Transition Home Program Examples:

  • A social worker sets up Meals on Wheels and transportation services for doctor appointments and outpatient therapy.
  • A therapist demonstrates at-home exercises and schedules outpatient therapy.
  • A trained staff educates the patient and family on medication management.
  • The patient utilizes the Bangor Therapy Apartment Suite to practice daily living skills and get safety tips before going home.
  • An at-home evaluation is conducted where recommendations are made to make the home more conducive to recovery.

The Transition Home program is designed to be hands-on so recovery continues as recommended, even when skilled care is not there.

“Our ultimate goal is to make this transition as smooth and successful as possible through education and support,” Michelle says.”We want to improve the patient’s safety and decrease the chance of readmissions.”

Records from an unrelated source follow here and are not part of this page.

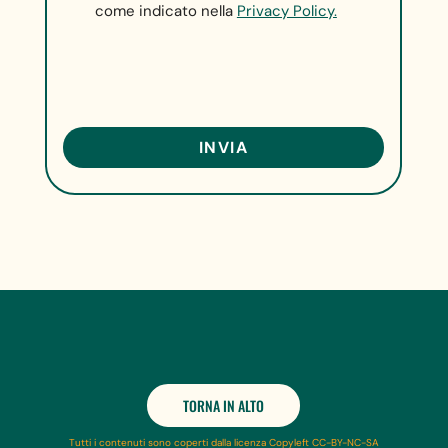
come indicato nella
Privacy Policy.
TORNA IN ALTO
Tutti i contenuti sono coperti dalla licenza Copyleft CC-BY-NC-SA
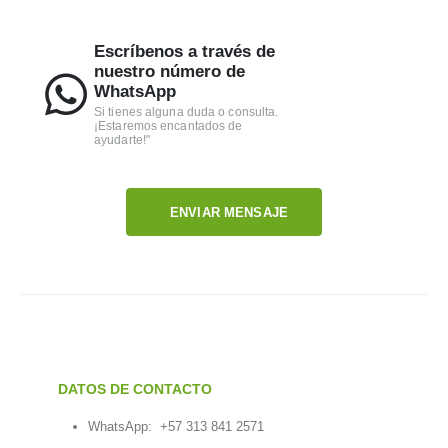
Escríbenos a través de
nuestro número de
WhatsApp
Si tienes alguna duda o consulta.
¡Estaremos encantados de
ayudarte!"
ENVIAR MENSAJE
DATOS DE CONTACTO
WhatsApp:
+57 313 841 2571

What does the Home Assessment involve?

The at-home evaluation occurs before a patient goes home. A trained professional evaluates the home for safety features and recommendations to help with daily living, such as where to add grab bars, what floor rugs to remove or how to rearrange furniture for walker or wheelchair accessibility.

“We want to reduce the risks of falls and other potential dangers,” says Traci Kennedy, the senior physical therapist at the Bangor therapy center. “We walk through the home, take measurements and make recommendations to family members or the caregiver.”

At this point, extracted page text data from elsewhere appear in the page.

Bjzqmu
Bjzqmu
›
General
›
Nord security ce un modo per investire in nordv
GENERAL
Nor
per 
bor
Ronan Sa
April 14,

What is the Therapy Apartment Suite?

At the Bangor facility, we have a Therapy Apartment Suite for real-life training on daily living activities.

For example, a therapist may show your loved one how to maneuver safely around a kitchen to get a snack or how to do stairs. Before going home, he or she can practice these daily tasks in a homelike environment.

Oftentimes, just going through the moves before going home instills a sense of confidence in the patient. Through the use of the Therapy Apartment Suite, we can help ensure patients are prepared for discharge and help lower the chances of readmissions.

Transitioning Home after a Respiratory Illness

Going home after a respiratory illness brings another level of care to the program due to the high risks of respiratory infections and relapses within the first month.

For respiratory patients, a Care Transition Coordinator makes weekly calls and additional visits to help with equipment and medication management at home. At the Bangor home, we hope to expand the coordinator role to provide this additional assistance to others transitioning home also, Michelle says.

Scheduling a Rehab and Recovery Stay at Maine Veterans’ Home

At Maine Veterans’ Homes, we advise patients and caregivers to pre-book post-acute care and therapy for elective surgeries.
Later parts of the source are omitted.